So now what?

Published 3:42 pm Friday, August 23, 2013

The results of the 2012-2013 Standards of Learning tests, which were released by the Virginia Department of Education on Tuesday, are troubling at best. While there is a mountain of information and data that has yet to be thoroughly dissected and understood, there are some key statistics that paint a fairly accurate picture of the direction that two of our three public school systems are headed.

Last year, after the DOE revamped the SOL tests in math, scores across the state declined significantly. This year, similar changes were made to tests in English, reading and science. Scores across the state in those categories were expected to experience a similar decline, and they did.

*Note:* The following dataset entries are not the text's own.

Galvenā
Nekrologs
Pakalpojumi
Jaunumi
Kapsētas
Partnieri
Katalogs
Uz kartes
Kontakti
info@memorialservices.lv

But it is not this year’s decline in those areas compared to last year’s scores that are so disturbing; it is how far behind the state average in all areas of testing that we are.

A brief overview reveals that of the 33 tests for which score were released, Isle of Wight County lags behind the state average in only eight categories, while Southampton County is below average in 20 and Franklin City Schools trail in 31.

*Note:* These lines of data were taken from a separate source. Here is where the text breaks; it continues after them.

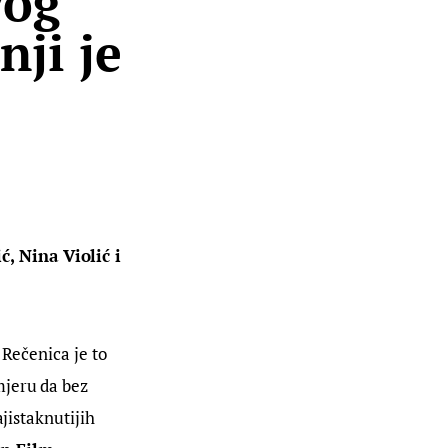
vog
ji je
, Nina Violić i 
 Rečenica je to 
mjeru da bez 
jistaknutijih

Isle of Wight, which exceeds the state average in 76 percent of the test categories, gets a pass in this discussion. Southampton County, which is below state average on 60 percent of the tests and Franklin, which falls below the state average on a staggering 94 percent of the tests, do not.

Isle of Wight, of the eight categories in which it lags the state average, only underperforms the state by 10 percent in a total of two categories. Southampton County has a double-digit deficit in five categories, the largest three being 23, 25 and 30 percent out of nine total math tests. Franklin has double-digit deficits in a whopping 21 of the 33 total categories, and trails by at least 20 percent in 10 of them.

It is pointless to debate whether or not these results are acceptable, because any reasonable person should realize they are not. What must be discussed now is where to go from here.